You had a company called RSA.
Sure.
And I did a lot of work for them as a kind of model on film.
But, wait, so were these, was it print, were these, were stills, or was it moving?
No, this was for advertising in cinemas.
So in between movies.
So then the concept of striking a pose, making a face, conveying a mood, a tone through movement,
through expression, body language, etc.
That was interesting to you?
Did it have anything to do with performing on stage when you're doing music?
Like, I guess what I'm sort of prodig, I'm trying to do.
What is your attraction to acting and is it a cousin to what you like doing on stage?
I think I've been posing my entire life.
We all do it.
You know, I think I invented blue steel, frankly.

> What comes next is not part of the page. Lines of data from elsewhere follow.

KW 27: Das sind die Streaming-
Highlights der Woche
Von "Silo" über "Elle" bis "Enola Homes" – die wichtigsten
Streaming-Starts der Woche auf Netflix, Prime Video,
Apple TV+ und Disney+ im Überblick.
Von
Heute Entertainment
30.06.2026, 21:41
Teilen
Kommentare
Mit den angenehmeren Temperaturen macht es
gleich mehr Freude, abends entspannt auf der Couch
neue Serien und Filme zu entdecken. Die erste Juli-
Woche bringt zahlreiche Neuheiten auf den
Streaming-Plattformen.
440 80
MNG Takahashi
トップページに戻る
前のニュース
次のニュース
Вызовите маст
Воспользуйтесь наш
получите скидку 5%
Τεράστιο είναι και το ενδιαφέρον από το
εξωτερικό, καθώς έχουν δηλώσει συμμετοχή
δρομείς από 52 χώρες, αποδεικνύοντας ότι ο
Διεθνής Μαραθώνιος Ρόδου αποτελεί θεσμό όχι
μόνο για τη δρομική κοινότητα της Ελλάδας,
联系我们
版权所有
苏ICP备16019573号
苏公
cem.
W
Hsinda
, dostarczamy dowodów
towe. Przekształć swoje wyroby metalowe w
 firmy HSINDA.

Yeah, you are the originator of many things.
Because I was in Zoolander too as well.
Yeah, yeah.
With Mr. Justin Thoreau.
We had a lot to do with those.
Who actually proposed in my house.
Yeah.
And he said to me, do you think I should marry this girl?

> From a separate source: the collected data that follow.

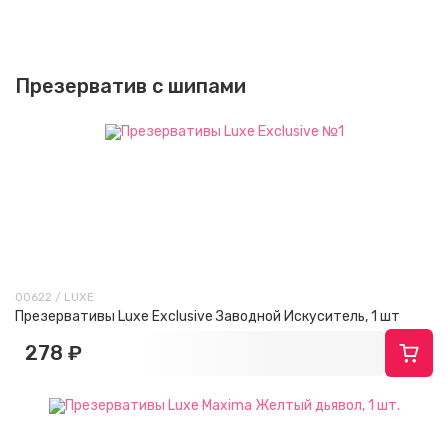
Презерватив с шипами
00622 / LUXE
Презервативы Luxe Exclusive Заводной Искуситель, 1 шт
278 ₽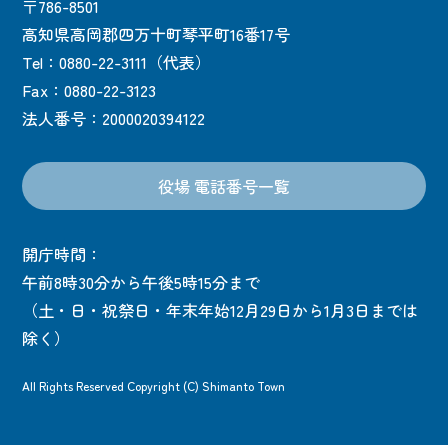
〒786-8501
高知県高岡郡四万十町琴平町16番17号
Tel：0880-22-3111（代表）
Fax：0880-22-3123
法人番号：2000020394122
役場 電話番号一覧
開庁時間：
午前8時30分から午後5時15分まで
（土・日・祝祭日・年末年始12月29日から1月3日までは
除く）
All Rights Reserved Copyright (C) Shimanto Town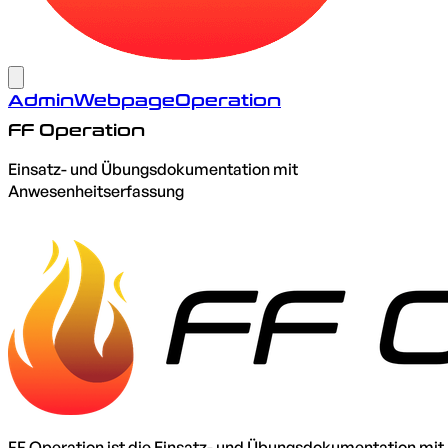
Admin
Webpage
Operation
FF Operation
Einsatz- und Übungsdokumentation mit
Anwesenheitserfassung
FF Operation ist die Einsatz- und Übungsdokumentation mit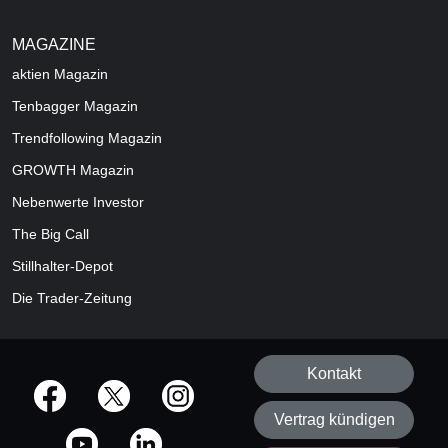
MAGAZINE
aktien
Magazin
Tenbagger Magazin
Trendfollowing Magazin
GROWTH
Magazin
Nebenwerte Investor
The Big Call
Stillhalter-Depot
Die Trader-Zeitung
Kontakt
offizielle Social Media-Accounts
Vertrag kündigen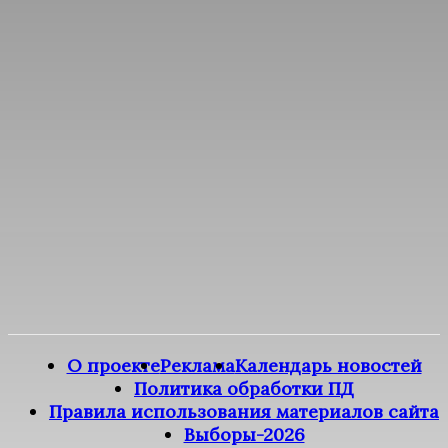
О проекте
Реклама
Календарь новостей
Политика обработки ПД
Правила использования материалов сайта
Выборы-2026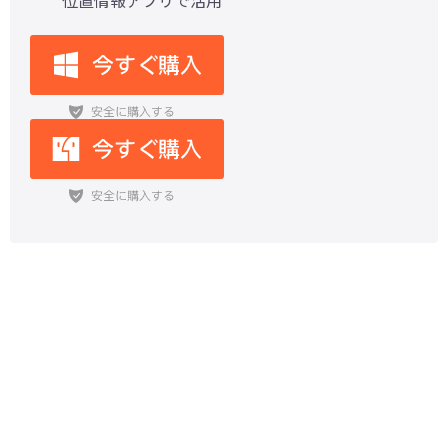
【機能性バトル】LocaChange VS
iAnyGoどっちがいい？使いやすさ
と多機能性などを徹底解説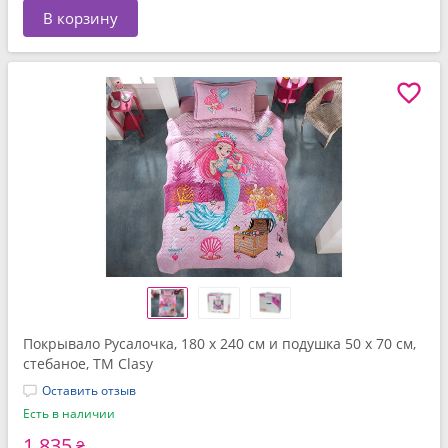
В корзину
Покрывало Русалочка, 180 x 240 см и подушка 50 x 70 см,
стебаное, ТМ Clasy
Оставить отзыв
Есть в наличии
1 835
₴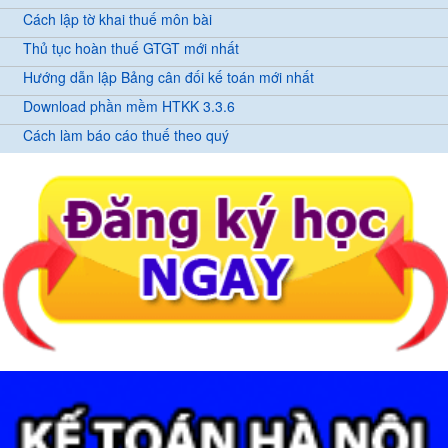
Cách lập tờ khai thuế môn bài
Thủ tục hoàn thuế GTGT mới nhất
Hướng dẫn lập Bảng cân đối kế toán mới nhất
Download phần mềm HTKK 3.3.6
Cách làm báo cáo thuế theo quý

I said, well, if you don't, I will.
I love it
Is that true?
Did he really propose in your house?
Would I lie to you?
No, it's true.
He comes to stay with us in Italy
in Tuscany.
That's amazing.
You know, it's funny, the police,
I mean, how many records did you guys release?
Five in five years, is that right?
Something like that?
I don't remember.
Something like that.
I mean, it's really,
I think your last, was your last record
synchronicity?
Yes, it was.
And that was like 1983.
Wait, that was the last one?
Yeah, I know, isn't that amazing?
Yeah, but then going into, yeah, go.
And then you went into, right,
and then you went into everything else and all your...

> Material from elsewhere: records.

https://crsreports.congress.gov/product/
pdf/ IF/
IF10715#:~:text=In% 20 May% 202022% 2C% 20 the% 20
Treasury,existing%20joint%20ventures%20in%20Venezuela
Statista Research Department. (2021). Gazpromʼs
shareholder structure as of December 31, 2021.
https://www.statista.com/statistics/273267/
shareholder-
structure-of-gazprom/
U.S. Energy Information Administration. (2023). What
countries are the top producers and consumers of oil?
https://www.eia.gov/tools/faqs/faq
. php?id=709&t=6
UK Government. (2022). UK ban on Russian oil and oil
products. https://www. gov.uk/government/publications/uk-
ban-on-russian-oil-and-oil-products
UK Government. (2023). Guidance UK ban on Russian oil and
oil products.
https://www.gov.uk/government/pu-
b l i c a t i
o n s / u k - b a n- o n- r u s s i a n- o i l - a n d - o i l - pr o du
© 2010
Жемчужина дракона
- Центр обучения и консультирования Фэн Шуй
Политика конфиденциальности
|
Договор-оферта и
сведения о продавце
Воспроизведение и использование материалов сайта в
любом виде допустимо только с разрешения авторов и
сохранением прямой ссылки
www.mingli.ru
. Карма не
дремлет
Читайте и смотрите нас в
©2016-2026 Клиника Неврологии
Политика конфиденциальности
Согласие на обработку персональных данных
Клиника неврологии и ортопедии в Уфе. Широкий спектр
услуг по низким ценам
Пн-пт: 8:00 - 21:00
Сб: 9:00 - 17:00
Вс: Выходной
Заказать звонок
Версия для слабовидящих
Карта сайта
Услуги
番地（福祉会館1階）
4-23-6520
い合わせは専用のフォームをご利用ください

A stratospheric solo career.
Of course.
And do you, did it feel like you were going into a different phase?
like did it feel totally different coming out of being part of a band
and then going on in your own was it just like a...
What was that like?
Again, it was kind of strategic, you know,
and kind of counterintuitive.
You know, why would you leave the biggest band in the world at its peak?
Yeah.
I said, well, after this, everything's going to be diminishing returns.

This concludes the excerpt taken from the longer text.